Enfin, un communiqué inter associatif revient plus longuement sur cette annonce : « Nos associations se félicitent de l’avancée majeure que représente l’annonce, par Sébastien Lecornu, de la fin de l’exclusion systématique des personnes vivant avec le VIH ». Les associations en question (Adheos, AIDES, ELCS, Familles LGBT, FLAG !, Mousse, Séropotes, Stop Homophobie) soulignent toutefois le besoin d’aller encore plus loin : « Nous appelons de nos vœux, dans le même sens,  à l’évolution des textes réglementaires régissant l’aptitude physique des pompiers professionnels et volontaires au sein des services d’incendie et de secours, afin que ces derniers connaissent la même issue positive ». Et les signataires de conclure : « Les associations de personnes concernées restent mobilisées pour une évolution normative mettant fin à toute forme de discrimination en raison de l’état de santé dans l’ensemble des emplois des armées, sur le modèle de ce qui a été fait pour les métiers de la police nationale ».

 

Sigycop et instructions VIH
« L’interdiction d’intégrer de nombreux corps de l’armée par des personnes vivant avec le VIH a été identifiée en juillet 2015, après qu’une personne contacte AIDES alors qu’elle se voit refuser l’accès à la marine nationale », rappelle l’édition 2015 du rapport VIH, hépatites, la face cachée des discriminations, réalisé par AIDES. L’association choisit alors de s’intéresser dans le détail à un référentiel appliqué pour « déterminer l’aptitude médicale à servir » des candidats-es, et méconnu du grand public : le Sigycop ; un référentiel daté qui écarte, de fait, les personnes vivant avec le VIH et qui ne tient aucunement compte des avancées majeures dans la prise en charge du VIH. Qu’est-ce qui est appliqué concernant le VIH actuellement ? Un arrêté (20 décembre 2012, modifié en janvier 2018) relatif à la détermination du profil médical d’aptitude en cas de pathologie médicale ou chirurgicale établit une cotation pour de nombreuses pathologies dont le VIH. Concernant cette maladie, c’est quasiment, critère pour critère, l’instruction de 2003 (!) qui s’applique.
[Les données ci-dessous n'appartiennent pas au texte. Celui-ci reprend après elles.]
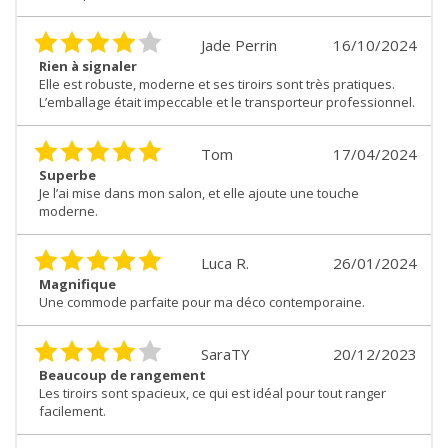
Jade Perrin
16/10/2024
Rien à signaler
Elle est robuste, moderne et ses tiroirs sont très pratiques.
L’emballage était impeccable et le transporteur professionnel.
Tom
17/04/2024
Superbe
Je l’ai mise dans mon salon, et elle ajoute une touche
moderne.
Luca R.
26/01/2024
Magnifique
Une commode parfaite pour ma déco contemporaine.
SaraTY
20/12/2023
Beaucoup de rangement
Les tiroirs sont spacieux, ce qui est idéal pour tout ranger
facilement.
C’est dire si cela date. Le VIH est considéré dans le critère « G » (état général). Il est côté par des coefficients allant de 3 à 5. Voici ce que cela donne : infection à VIH asymptomatique, sans traitement, avec une immunité cellulaire satisfaisante et selon avis spécialisé : G 3 ; infection à VIH asymptomatique, sans traitement, avec une immunité perturbée (inférieur 500 CD4/mm3) : G 4 ; infection à VIH asymptomatique, traitée, charge virale indétectable et immunité cellulaire satisfaisante (supérieur à 500 CD4/mm3) : G 3 à 4 ; infection à VIH traitée avec charge virale détectable ou immunité cellulaire perturbée (inférieur à 500 CD4/mm3) : G 4 ; infection à VIH symptomatique : G 5.